Он это сказал просто, без волнения, испуга, огорчения. Будто иллюстрировал материн тезис, что любовь - талант и не каждому дан. Глупо пытаться выиграть в лотерее по трамвайному билету. Перемогись. В этом его спокойствии было и разумеющееся само собой: он тоже без таланта, тоже лишь с трамвайным билетом и тоже перемогся. Может, даже не один раз.

Они стали жить-поживать и добра наживать. А мать ей предсказала:

- Твое дело. Только когда-нибудь в чем-нибудь для тебя неожиданно, но обязательно появится на свет результат твоей бесхарактерности. Там, где человек закрывает глаза на окружающее, возникает неожиданность…

- Ты цитатчица, а не человек, - рассердилась Лариса. - Ты, может быть, единственная мать на земле, которая толкает дочь к разводу.

- Во-первых, не единственная, - ответила мать. - Во-вторых, если ты помнишь, я никогда не была в восторге от твоего брака. В-третьих, повторяю, твое дело. Я буду счастлива, если ошибаюсь.
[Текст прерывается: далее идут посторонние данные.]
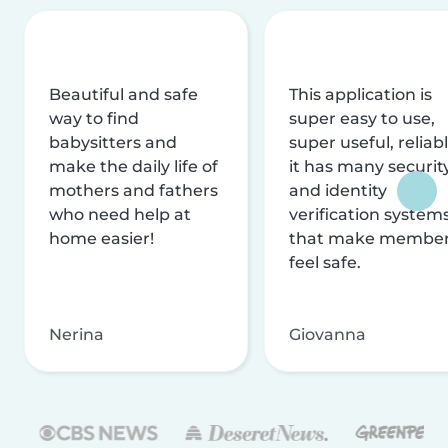
Beautiful and safe
This application is
way to find
super easy to use,
babysitters and
super useful, reliabl
make the daily life of
it has many securit
mothers and fathers
and identity
who need help at
verification system
home easier!
that make membe
feel safe.
Nerina
Giovanna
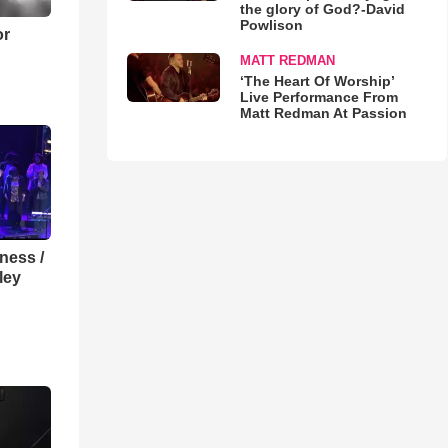
the glory of God?-David
Powlison
or
MATT REDMAN
‘The Heart Of Worship’
Live Performance From
Matt Redman At Passion
lness /
ley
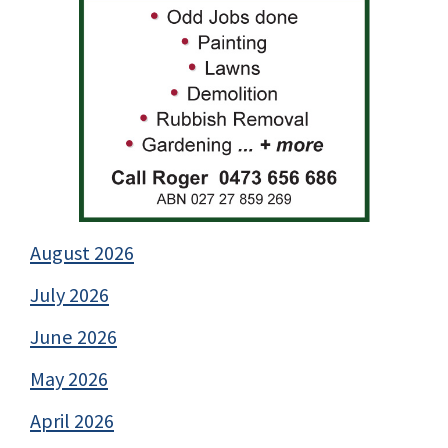
August 2026
July 2026
June 2026
May 2026
April 2026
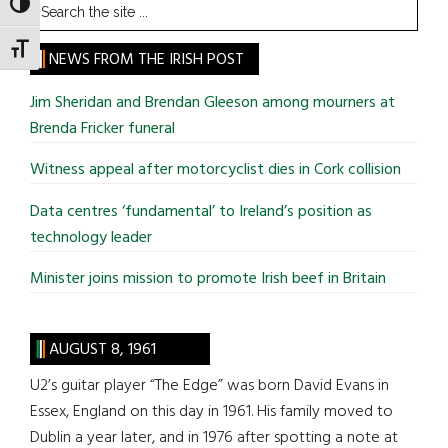
Search
TOGGLE HIGH CONTRAST
the
TOGGLE FONT SIZE
site
NEWS FROM THE IRISH POST
...
Jim Sheridan and Brendan Gleeson among mourners at
Brenda Fricker funeral
Witness appeal after motorcyclist dies in Cork collision
Data centres ‘fundamental’ to Ireland’s position as
technology leader
Minister joins mission to promote Irish beef in Britain
AUGUST 8, 1961
U2’s guitar player “The Edge” was born David Evans in
Essex, England on this day in 1961. His family moved to
Dublin a year later, and in 1976 after spotting a note at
Она не ошиблась, ее мать из вымирающего племени идеалистов. Они встречаются с ней редко, где-нибудь в кафе. Пьют кофе, едят мороженое. Мать приходит на свидание в английском костюме, в черных лодочках, не дает официанту на чай, не платит швейцару, садится только в заднюю дверь троллейбуса, живет по правилам, которые давно уже не правила, потому, наверное, никак не может понять единственную внучку Милку. Ларисе всегда это неприятно, а тут, сидя с опущенными руками в кресле и провожая глазами дочь, что шагнула на балкон и ушла к этим странным детям из какого-то забытого богом Северска, Лариса вдруг отчетливо осознала: ее дочь и есть та самая неожиданность от компромисса, на который она решилась много лет тому. Ее Милка и есть дитя нелюбви и добронаживания, ее единственный выигрыш по трамвайному билету, с каким она едет по жизни.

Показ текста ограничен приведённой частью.